● **WHAT TO WORK ON**:
In the listing that follows, count every line holding the word "Todas" and give only the count.

● **EXERCISE DATA**:
▽

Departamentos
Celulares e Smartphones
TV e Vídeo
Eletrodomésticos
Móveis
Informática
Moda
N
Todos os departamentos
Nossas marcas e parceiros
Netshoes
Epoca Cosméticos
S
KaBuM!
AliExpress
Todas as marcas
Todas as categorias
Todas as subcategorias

△
▽

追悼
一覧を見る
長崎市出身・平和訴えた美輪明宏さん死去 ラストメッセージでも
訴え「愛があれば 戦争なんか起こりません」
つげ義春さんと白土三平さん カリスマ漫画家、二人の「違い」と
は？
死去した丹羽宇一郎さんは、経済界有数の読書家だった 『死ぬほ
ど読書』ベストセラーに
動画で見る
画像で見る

△

● **EXERCISE RESULT**:
3